Figure 3

(a) Change in energy of the system with the introduction of defects: (a) vacancies; (b) interstitial oxygen; (c, d) mixture of vacancies with twelve and seventeen interstitial oxygen for (c) and (d), respectively. At any stage, the vacancy concentration at the interface was calculated as the ratio of the total number of iron vacancies introduced at the interface with respect to the total number of iron sites present at the interface within the ideal structure. In Fig. 3a the Fe/O ratio was calculated from the number of iron left at the interface at any stage divided by the number of oxygen atoms within the interfacial yttria layer. For the calculation of the Fe/O ratio in Fig. 3b and Fig. 3d both interstitial oxygen and oxygen atoms within the interfacial yttria layer were considered. The capital letters indicate various structures used for subsequent calculations. M is the ideal structure with no defects (vacancy or interstitials) while N and Q are the structures with twelve and seventeen interstitial oxygen (with no vacancies), respectively. In Fig. 3(b) the indicated oxygen chemical potentials are computed for T = 900K. The insets are zoomed-in regions of the curves indicated by the dashed-line boxes.
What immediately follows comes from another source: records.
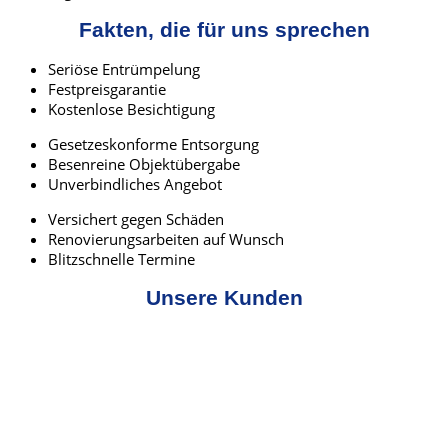
Fakten, die für uns sprechen
Seriöse Entrümpelung
Festpreisgarantie
Kostenlose Besichtigung
Gesetzeskonforme Entsorgung
Besenreine Objektübergabe
Unverbindliches Angebot
Versichert gegen Schäden
Renovierungsarbeiten auf Wunsch
Blitzschnelle Termine
Unsere Kunden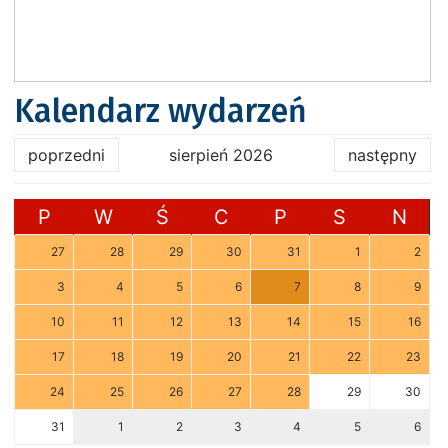
Kalendarz wydarzeń
poprzedni
sierpień 2026
następny
P
W
Ś
C
P
S
N
27
28
29
30
31
1
2
3
4
5
6
7
8
9
10
11
12
13
14
15
16
17
18
19
20
21
22
23
24
25
26
27
28
29
30
31
1
2
3
4
5
6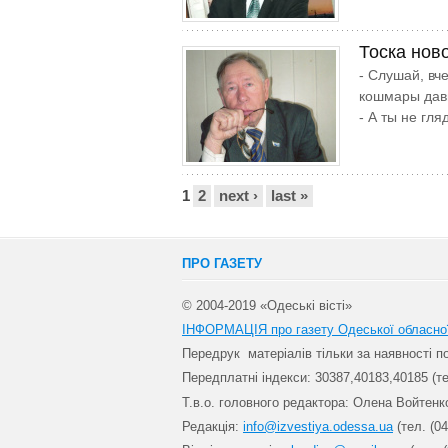
Тоска нов
- Слушай, вч
кошмары дави
- А ты не гля
Сторінки
1
2
next ›
last »
ПРО ГАЗЕТУ
© 2004-2019 «Одеські вісті»
ІНФОРМАЦІЯ про газету Одеської обласно
Передрук матеріалів т
ільки за наявності 
Передплатні індекси: 30
387,40183,40185 (те
Т.в.о. головного редактора: Олена Войтенк
Редакція:
info@izvestiya.odessa.ua
(тел. (04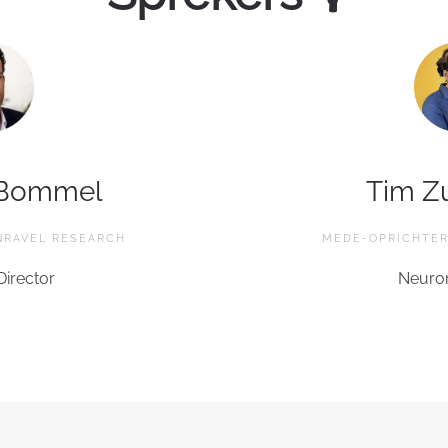
 Bommel
Tim Z
NRAVEL RESEARCH
MEDE-OPRICHTER
Director
Neuro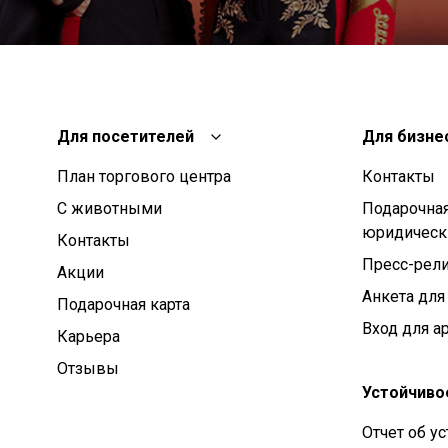
Для посетителей
Для бизне
План торгового центра
Контакты
С животными
Подарочная
юридическ
Контакты
Пресс-рел
Aкции
Анкета для
Подарочная карта
Вход для а
Карьера
Отзывы
Устойчиво
Отчет об у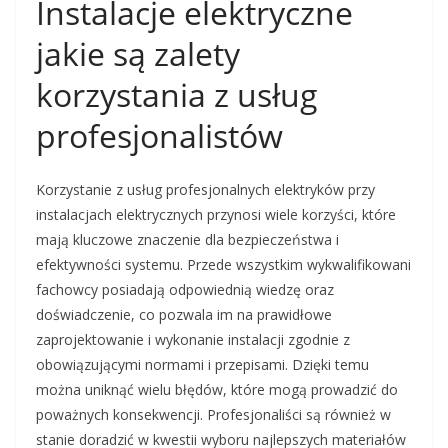
Instalacje elektryczne
jakie są zalety
korzystania z usług
profesjonalistów
Korzystanie z usług profesjonalnych elektryków przy
instalacjach elektrycznych przynosi wiele korzyści, które
mają kluczowe znaczenie dla bezpieczeństwa i
efektywności systemu. Przede wszystkim wykwalifikowani
fachowcy posiadają odpowiednią wiedzę oraz
doświadczenie, co pozwala im na prawidłowe
zaprojektowanie i wykonanie instalacji zgodnie z
obowiązującymi normami i przepisami. Dzięki temu
można uniknąć wielu błędów, które mogą prowadzić do
poważnych konsekwencji. Profesjonaliści są również w
stanie doradzić w kwestii wyboru najlepszych materiałów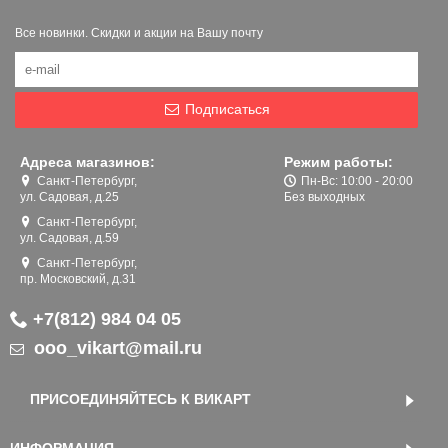
Все новинки. Скидки и акции на Вашу почту
Подписаться
Адреса магазинов:
Режим работы:
Санкт-Петербург,
Пн-Вс: 10:00 - 20:00
ул. Садовая, д.25
Без выходных
Санкт-Петербург,
ул. Садовая, д.59
Санкт-Петербург,
пр. Московский, д.31
+7(812) 984 04 05
ooo_vikart@mail.ru
ПРИСОЕДИНЯЙТЕСЬ К ВИКАРТ
ИНФОРМАЦИЯ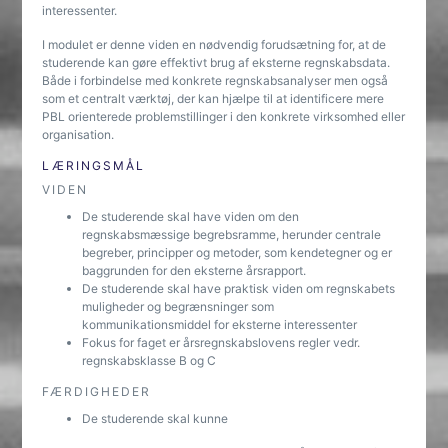
interessenter.
I modulet er denne viden en nødvendig forudsætning for, at de
studerende kan gøre effektivt brug af eksterne regnskabsdata.
Både i forbindelse med konkrete regnskabsanalyser men også
som et centralt værktøj, der kan hjælpe til at identificere mere
PBL orienterede problemstillinger i den konkrete virksomhed eller
organisation.
LÆRINGSMÅL
VIDEN
De studerende skal have viden om den
regnskabsmæssige begrebsramme, herunder centrale
begreber, principper og metoder, som kendetegner og er
baggrunden for den eksterne årsrapport.
De studerende skal have praktisk viden om regnskabets
muligheder og begrænsninger som
kommunikationsmiddel for eksterne interessenter
Fokus for faget er årsregnskabslovens regler vedr.
regnskabsklasse B og C
FÆRDIGHEDER
De studerende skal kunne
In the insets, points A, B and C represent the vacancy concentration corresponding to the minimum energy structures for the zero, twelve and seventeen-oxygen structures. For the minimum energy structures (A, B and C) all iron vacancy formation energies are positive and any additional iron vacancies increase the energy of the system. In all cases, the associated change in the atomic structure lowers the Fe/O ratio at the interface, restoring the chemical imbalance.